5. Pacing
A break between chapters or sections is like a cut between scenes in a film. The presentation stops, then starts up again. It can start up in the next second, or half an hour, a day, a month or a year later. (Sometimes it can go backwards in time, but that’s another issue.) We pick up the new time as we pick up the story again.
If you need time to pass, it’s very easy to let it leak out through the gaps between chapters and sections. Time moves on in the intervals when we weren’t watching.
For a large lapse of time, it helps if you can make a double break with an intervening chapter or section. For example, the story of Alma and Dorey breaks off in June, we spend a chapter following the story of Dirk and Torri, then come back to the story of Alma and Dorey—three months later. When you have multiple narrative strands for cross-cutting between, it’s easy to let time lapse.
The intervening material principle also works within scenes. Take the journey across a landscape. Arina looks up and sees an oddly shaped rock in the distance; then lapses into her own thoughts about the family she’s left behind, the welcome she hopes to receive at the end of her quest, whatever … when she comes back to the outside world, hey presto! she’s so close to the rock she can see that it’s actually a sculpture in the shape of a gigantic eagle.

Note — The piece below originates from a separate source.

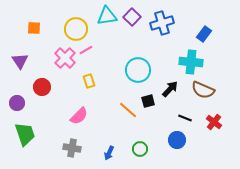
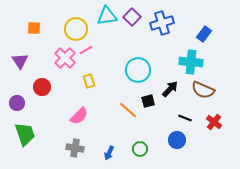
gray cross: moved 3 px right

The thoughts you gave her wouldn’t actually have lasted for the whole time she’d have taken to walk all that distance. Nonetheless, we accept that time slipped by while our attention was elsewhere.
An interlude of dialogue can work in the same way. After Harry has hammered in the first tent peg, Cath could chat to him talking to him about what to cook up for dinner. Meanwhile, he continues to work, undescribed, and we come back to the action only as he finishes hammering in the last peg.
Again, it doesn’t matter whether the dialogue is really long enough to cover the whole period of time needed for the job.